What needs to be done:
Check every line of the data below for the string "Insurtech", and copy the ones that hold it.

======== Data extracts ========

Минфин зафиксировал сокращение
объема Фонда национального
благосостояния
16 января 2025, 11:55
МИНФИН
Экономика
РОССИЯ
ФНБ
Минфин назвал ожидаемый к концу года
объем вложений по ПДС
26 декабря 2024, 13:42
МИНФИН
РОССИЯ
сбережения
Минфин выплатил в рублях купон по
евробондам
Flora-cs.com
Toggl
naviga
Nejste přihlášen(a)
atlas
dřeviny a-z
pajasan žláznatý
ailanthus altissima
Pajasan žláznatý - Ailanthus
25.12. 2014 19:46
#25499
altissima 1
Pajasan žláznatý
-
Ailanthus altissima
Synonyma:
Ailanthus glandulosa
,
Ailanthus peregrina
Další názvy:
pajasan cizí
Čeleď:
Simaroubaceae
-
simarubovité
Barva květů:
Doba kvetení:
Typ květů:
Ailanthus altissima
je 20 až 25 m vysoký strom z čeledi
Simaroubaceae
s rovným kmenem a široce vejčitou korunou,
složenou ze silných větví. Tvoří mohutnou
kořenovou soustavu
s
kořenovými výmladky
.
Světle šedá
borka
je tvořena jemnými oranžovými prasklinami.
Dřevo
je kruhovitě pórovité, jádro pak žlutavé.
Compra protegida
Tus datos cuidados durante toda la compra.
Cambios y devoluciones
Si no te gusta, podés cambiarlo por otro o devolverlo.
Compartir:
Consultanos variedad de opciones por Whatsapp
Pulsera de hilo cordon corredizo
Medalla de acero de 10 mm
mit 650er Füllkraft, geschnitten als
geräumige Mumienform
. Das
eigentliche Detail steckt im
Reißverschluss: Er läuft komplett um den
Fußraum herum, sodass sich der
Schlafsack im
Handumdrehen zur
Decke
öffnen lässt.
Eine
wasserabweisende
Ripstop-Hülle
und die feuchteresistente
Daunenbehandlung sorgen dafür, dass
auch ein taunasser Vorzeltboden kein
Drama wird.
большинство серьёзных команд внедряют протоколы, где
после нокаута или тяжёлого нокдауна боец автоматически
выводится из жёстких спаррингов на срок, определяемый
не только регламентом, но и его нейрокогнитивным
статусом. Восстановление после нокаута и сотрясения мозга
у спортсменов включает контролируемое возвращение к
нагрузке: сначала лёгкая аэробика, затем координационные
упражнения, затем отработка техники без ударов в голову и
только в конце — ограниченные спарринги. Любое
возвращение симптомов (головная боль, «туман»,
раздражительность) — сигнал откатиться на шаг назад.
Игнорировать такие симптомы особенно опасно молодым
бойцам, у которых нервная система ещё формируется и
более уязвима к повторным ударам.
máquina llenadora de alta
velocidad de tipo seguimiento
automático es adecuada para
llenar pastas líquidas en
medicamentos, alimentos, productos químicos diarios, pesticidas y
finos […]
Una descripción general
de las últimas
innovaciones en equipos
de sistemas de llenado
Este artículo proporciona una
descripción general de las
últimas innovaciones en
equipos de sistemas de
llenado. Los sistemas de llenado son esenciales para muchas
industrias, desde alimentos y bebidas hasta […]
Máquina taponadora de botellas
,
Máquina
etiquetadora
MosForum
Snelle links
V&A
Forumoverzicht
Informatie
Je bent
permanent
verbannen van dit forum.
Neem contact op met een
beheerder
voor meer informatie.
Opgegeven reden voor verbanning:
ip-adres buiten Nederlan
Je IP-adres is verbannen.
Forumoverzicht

========
======== Data extracts ========

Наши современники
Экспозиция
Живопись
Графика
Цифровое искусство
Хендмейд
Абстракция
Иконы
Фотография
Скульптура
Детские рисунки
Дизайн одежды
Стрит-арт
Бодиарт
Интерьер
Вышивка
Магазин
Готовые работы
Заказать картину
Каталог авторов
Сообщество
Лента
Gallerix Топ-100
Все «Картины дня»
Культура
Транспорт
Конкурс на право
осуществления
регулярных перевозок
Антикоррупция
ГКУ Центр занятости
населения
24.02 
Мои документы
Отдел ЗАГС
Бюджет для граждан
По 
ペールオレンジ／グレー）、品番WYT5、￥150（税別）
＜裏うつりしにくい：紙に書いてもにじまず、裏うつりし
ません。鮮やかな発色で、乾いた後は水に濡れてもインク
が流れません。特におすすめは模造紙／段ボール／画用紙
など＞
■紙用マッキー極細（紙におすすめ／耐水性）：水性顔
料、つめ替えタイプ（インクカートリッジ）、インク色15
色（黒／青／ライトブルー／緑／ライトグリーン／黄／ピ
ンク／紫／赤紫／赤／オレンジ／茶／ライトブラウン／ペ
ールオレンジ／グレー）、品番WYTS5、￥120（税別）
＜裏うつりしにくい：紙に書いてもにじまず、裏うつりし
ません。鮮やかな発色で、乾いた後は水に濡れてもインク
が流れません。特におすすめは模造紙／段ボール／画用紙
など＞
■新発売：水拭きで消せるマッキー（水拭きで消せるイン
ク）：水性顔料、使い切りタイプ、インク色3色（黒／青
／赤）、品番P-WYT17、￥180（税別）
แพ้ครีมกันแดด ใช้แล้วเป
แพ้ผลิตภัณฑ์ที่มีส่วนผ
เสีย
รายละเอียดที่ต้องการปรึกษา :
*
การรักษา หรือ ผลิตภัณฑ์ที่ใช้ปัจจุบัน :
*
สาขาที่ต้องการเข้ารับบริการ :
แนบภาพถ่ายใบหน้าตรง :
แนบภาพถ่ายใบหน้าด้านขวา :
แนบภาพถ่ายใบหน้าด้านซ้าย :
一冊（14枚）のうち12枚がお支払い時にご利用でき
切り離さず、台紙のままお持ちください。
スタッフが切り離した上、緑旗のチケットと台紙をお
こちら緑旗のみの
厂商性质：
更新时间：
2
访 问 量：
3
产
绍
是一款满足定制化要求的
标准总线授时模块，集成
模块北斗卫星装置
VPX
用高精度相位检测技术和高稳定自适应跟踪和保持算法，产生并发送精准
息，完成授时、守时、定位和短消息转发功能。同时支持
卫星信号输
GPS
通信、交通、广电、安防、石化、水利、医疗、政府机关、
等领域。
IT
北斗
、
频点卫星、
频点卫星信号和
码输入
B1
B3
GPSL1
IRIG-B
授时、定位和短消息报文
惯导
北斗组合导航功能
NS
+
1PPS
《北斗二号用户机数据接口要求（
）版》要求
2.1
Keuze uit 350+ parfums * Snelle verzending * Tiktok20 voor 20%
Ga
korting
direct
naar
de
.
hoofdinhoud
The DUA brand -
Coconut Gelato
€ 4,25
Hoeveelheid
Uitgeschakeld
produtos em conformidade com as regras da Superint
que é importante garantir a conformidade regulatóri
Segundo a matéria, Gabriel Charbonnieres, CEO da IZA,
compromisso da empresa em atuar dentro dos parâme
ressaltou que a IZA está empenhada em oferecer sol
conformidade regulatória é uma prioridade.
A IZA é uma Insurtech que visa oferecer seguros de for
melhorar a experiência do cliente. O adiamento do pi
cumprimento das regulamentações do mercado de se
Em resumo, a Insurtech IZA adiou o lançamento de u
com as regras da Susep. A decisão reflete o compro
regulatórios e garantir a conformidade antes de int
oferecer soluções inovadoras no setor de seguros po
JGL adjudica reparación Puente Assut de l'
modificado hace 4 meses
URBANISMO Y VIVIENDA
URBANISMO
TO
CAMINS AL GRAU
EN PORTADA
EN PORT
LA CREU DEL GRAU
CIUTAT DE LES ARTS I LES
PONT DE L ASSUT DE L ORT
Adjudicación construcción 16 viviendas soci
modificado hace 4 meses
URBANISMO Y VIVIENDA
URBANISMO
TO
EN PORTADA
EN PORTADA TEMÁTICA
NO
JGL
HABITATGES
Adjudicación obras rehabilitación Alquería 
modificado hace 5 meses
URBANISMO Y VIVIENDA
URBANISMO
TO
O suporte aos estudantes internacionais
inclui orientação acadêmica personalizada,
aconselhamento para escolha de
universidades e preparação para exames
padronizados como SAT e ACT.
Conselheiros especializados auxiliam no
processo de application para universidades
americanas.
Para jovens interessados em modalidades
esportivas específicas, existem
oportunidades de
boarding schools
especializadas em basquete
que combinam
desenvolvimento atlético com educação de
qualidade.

========
======== Data extracts ========

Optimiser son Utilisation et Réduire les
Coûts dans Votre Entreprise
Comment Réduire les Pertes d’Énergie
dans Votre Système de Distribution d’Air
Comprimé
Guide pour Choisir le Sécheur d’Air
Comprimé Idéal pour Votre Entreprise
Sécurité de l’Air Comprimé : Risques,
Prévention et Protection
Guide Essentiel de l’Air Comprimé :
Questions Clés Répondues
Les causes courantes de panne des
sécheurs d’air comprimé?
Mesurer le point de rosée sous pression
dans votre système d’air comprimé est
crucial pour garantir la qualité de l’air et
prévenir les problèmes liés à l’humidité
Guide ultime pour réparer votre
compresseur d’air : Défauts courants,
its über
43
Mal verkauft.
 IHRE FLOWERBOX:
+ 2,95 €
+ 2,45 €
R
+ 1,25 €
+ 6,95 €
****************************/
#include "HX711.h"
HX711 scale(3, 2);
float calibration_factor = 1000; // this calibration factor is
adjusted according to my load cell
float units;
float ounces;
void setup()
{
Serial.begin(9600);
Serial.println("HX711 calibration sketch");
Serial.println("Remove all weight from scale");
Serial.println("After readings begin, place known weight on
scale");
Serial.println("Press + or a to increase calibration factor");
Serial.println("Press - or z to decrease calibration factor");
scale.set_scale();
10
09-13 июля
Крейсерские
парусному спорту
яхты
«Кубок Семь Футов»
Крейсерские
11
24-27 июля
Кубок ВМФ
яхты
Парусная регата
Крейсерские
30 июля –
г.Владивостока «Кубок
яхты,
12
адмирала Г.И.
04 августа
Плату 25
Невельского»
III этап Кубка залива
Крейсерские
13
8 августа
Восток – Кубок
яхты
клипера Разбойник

========

Exercise result:
A IZA é uma Insurtech que visa oferecer seguros de for
Em resumo, a Insurtech IZA adiou o lançamento de u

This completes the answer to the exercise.